Иди-ка поближе. Видишь, у Герберта старый театральный бинокль, он им все время обшаривает канал. Герберт — наш маяк. А там, на другой стороне, — железная дорога, видишь? А там внизу — старая лодка, в ней все время сидит кто-нибудь из наших.
А если ты пройдешь немного дальше в сторону гор, там будет цепная карусель.
Цепная карусель — это красота: можно всем хвататься за руки, а потом отпускать.
— И сразу улетаешь далеко друг от друга!
— И закрываешь глаза!
— А если повезет, цепи порвутся. Музыка современная, и размах аж до Манхеттена, так говорит человек в тире. А уж если цепи оборвутся! Знать бы, кому уже привалила такая удача?
— Каждый год приходит кто-то из какой-то комиссии и проверяет карусель. И очень зря, говорит человек в тире. Только мешает людям летать. Но они и сами рады, хотят, чтобы им мешали, так говорит человек в тире.
— А потом как начнут раскачиваться — и переворачиваются вниз головой!
— И тут они наконец замечают, что перевернулись вниз головой, говорит человек в тире.
Дети говорили неудержимо, перебивая друг друга.
— А вы уже много катались? — потерянно спросила Эллен.
— Кто, мы?
— Ты имеешь в виду нас?
— Мы еще ни разу не катались.
— Ни разу?
— Запрещено: цепи могут порваться!
— Наши бабушки и дедушки слишком тяжелые.
— Но иногда приходит человек из тира и садится рядом с нами. Он говорит: пускай лучше слишком тяжело, чем слишком легко! Он говорит: они нас боятся.
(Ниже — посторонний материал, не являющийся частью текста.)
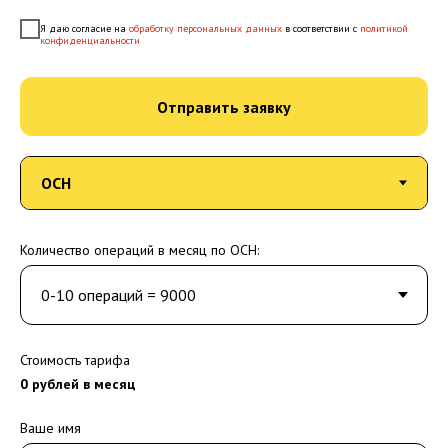
Я даю согласие на
обработку персональных данных
в соответствии с
политикой
конфиденциальности
Отправить заявку
Количество операций в месяц по ОСН:
Стоимость тарифа
0
рублей в месяц
Ваше имя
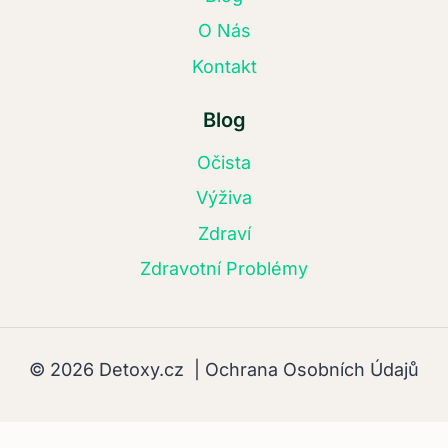
O Nás
Kontakt
Blog
Očista
Výživa
Zdraví
Zdravotní Problémy
© 2026 Detoxy.cz |
Ochrana Osobních Údajů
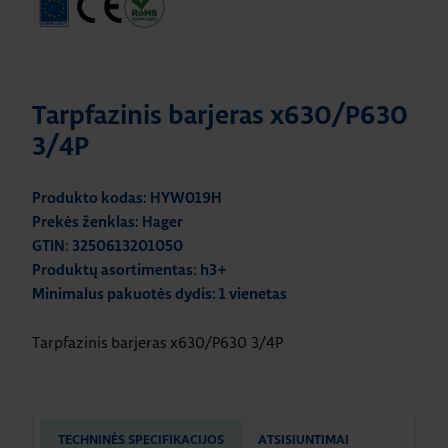
Tarpfazinis barjeras x630/P630
3/4P
Produkto kodas: HYW019H
Prekės ženklas: Hager
GTIN: 3250613201050
Produktų asortimentas: h3+
Minimalus pakuotės dydis: 1 vienetas
Tarpfazinis barjeras x630/P630 3/4P
TECHNINĖS SPECIFIKACIJOS
ATSISIUNTIMAI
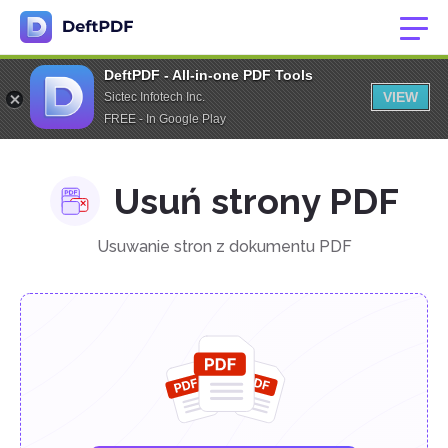
DeftPDF - All-in-one PDF Tools
VIEW
Sictec Infotech Inc.
FREE - In Google Play
Usuń strony PDF
Usuwanie stron z dokumentu PDF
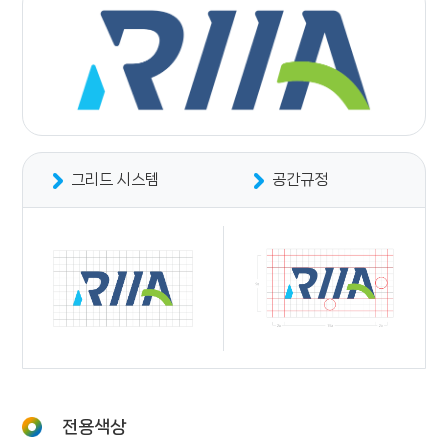
그리드 시스템
공간규정
전용색상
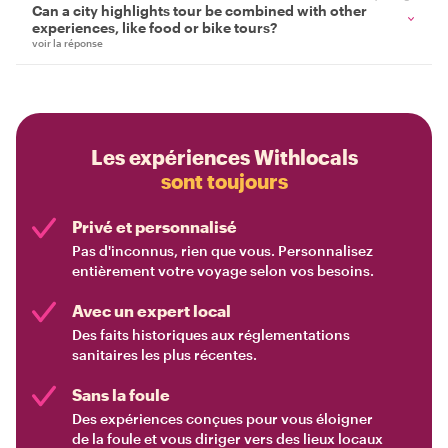
Can a city highlights tour be combined with other
experiences, like food or bike tours?
voir la réponse
Les expériences Withlocals
sont toujours
Privé et personnalisé
Pas d'inconnus, rien que vous. Personnalisez
entièrement votre voyage selon vos besoins.
Avec un expert local
Des faits historiques aux réglementations
sanitaires les plus récentes.
Sans la foule
Des expériences conçues pour vous éloigner
de la foule et vous diriger vers des lieux locaux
— Нам еще и поэтому нельзя кататься на карусели.
— Только если спасем ребенка!
— А если ребенок в воду вообще не свалится?
— Вообще?
Детей охватил ужас.
— Что ты сочиняешь? Лето еще не скоро кончится!
— И почему ты спрашиваешь? Ты же не из наших!
— Один неправильный дедушка и одна неправильная бабушка! Этого мало!
— Ты не понимаешь. Тебе не так важно спасти ребенка. Ты и так можешь сидеть на всех скамейках! И так можешь кататься на карусели! Ну что ты ревешь?
— Я подумала… — всхлипнула Эллен, — я только подумала вдруг… подумала, что вот приходит зима. А вы все сидите тут, рядышком, и ждете этого ребенка! У вас под ушами, носами, глазами наросли длинные сосульки, и бинокль замерз. И вы смотрите и смотрите, а ребенок, которого вы хотите спасти, все не тонет. Человек из тира давно ушел домой, цепные карусели заколочены досками, и драконы уже набрали высоту. Рут хочет запеть, Рут хочет сказать: «А все же…» Но у нее нет сил открыть рот.